The lines from the one holding "Dipendenza dai social: come ridurl" to the end of the records below, exactly as written, are the only thing to return.

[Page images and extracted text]
========================
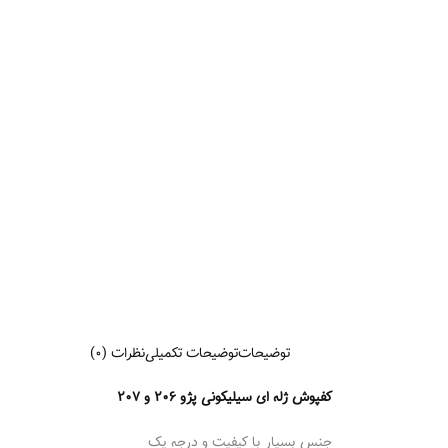
توضیحات
توضیحات تکمیلی
نظرات (0)
کفپوش ژله ای سیلیکونی پژو ۲۰۶ و ۲۰۷
جنس بسیار با کیفیت و درجه یک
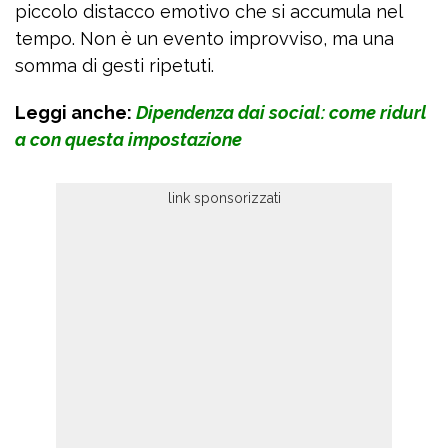
piccolo distacco emotivo che si accumula nel
tempo. Non è un evento improvviso, ma una
somma di gesti ripetuti.
Leggi anche:
Dipendenza dai social: come ridurl
a con questa impostazione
========================
_YOUR RESPONSE_
Dipendenza dai social: come ridurl
a con questa impostazione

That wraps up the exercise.